WHAT IS EXPECTED: An image-free, exact copy of the records below is required.

☆ ☆ ☆ ☆ ☆

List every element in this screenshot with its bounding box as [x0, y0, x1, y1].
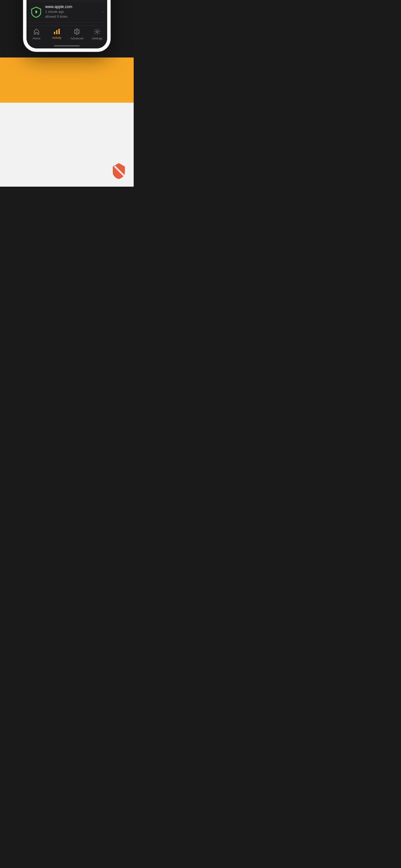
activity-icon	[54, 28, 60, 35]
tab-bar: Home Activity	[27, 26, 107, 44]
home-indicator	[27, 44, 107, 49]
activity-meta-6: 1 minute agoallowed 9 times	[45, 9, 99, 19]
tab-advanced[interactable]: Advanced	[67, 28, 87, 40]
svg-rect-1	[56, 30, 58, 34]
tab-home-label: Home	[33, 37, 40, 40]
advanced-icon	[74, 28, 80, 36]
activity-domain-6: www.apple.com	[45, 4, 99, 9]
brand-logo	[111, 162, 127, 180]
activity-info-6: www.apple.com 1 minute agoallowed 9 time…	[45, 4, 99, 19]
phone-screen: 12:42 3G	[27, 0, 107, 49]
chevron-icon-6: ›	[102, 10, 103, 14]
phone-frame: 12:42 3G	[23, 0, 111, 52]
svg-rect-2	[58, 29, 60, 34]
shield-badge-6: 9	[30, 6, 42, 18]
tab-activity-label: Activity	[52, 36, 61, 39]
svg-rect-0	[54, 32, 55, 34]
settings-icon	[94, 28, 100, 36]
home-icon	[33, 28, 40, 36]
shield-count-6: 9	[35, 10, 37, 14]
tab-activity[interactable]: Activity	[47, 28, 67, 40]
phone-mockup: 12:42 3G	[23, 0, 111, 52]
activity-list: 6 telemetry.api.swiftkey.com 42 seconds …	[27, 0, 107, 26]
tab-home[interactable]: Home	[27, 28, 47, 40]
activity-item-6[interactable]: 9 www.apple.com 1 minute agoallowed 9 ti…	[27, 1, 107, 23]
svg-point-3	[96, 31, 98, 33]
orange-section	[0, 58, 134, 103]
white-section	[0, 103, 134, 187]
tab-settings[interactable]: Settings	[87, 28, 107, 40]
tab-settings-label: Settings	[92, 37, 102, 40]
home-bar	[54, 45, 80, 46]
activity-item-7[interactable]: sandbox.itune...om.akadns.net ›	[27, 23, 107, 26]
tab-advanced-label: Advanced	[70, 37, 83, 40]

☆ ☆ ☆ ☆ ☆

EXERCISE OUTPUT:
List every element in this screenshot with its bounding box as [x0, y0, x1, y1].
activity-icon	[54, 28, 60, 35]
tab-bar: Home Activity	[27, 26, 107, 44]
home-indicator	[27, 44, 107, 49]
activity-meta-6: 1 minute agoallowed 9 times	[45, 9, 99, 19]
tab-advanced[interactable]: Advanced	[67, 28, 87, 40]
svg-rect-1	[56, 30, 58, 34]
tab-home-label: Home	[33, 37, 40, 40]
advanced-icon	[74, 28, 80, 36]
activity-domain-6: www.apple.com	[45, 4, 99, 9]
brand-logo	[111, 162, 127, 180]
activity-info-6: www.apple.com 1 minute agoallowed 9 time…	[45, 4, 99, 19]
phone-screen: 12:42 3G	[27, 0, 107, 49]
chevron-icon-6: ›	[102, 10, 103, 14]
phone-frame: 12:42 3G	[23, 0, 111, 52]
svg-rect-2	[58, 29, 60, 34]
shield-badge-6: 9	[30, 6, 42, 18]
tab-activity-label: Activity	[52, 36, 61, 39]
svg-rect-0	[54, 32, 55, 34]
settings-icon	[94, 28, 100, 36]
home-icon	[33, 28, 40, 36]
shield-count-6: 9	[35, 10, 37, 14]
tab-activity[interactable]: Activity	[47, 28, 67, 40]
phone-mockup: 12:42 3G	[23, 0, 111, 52]
activity-list: 6 telemetry.api.swiftkey.com 42 seconds …	[27, 0, 107, 26]
tab-home[interactable]: Home	[27, 28, 47, 40]
activity-item-6[interactable]: 9 www.apple.com 1 minute agoallowed 9 ti…	[27, 1, 107, 23]
svg-point-3	[96, 31, 98, 33]
orange-section	[0, 58, 134, 103]
white-section	[0, 103, 134, 187]
tab-settings[interactable]: Settings	[87, 28, 107, 40]
tab-settings-label: Settings	[92, 37, 102, 40]
home-bar	[54, 45, 80, 46]
activity-item-7[interactable]: sandbox.itune...om.akadns.net ›	[27, 23, 107, 26]
tab-advanced-label: Advanced	[70, 37, 83, 40]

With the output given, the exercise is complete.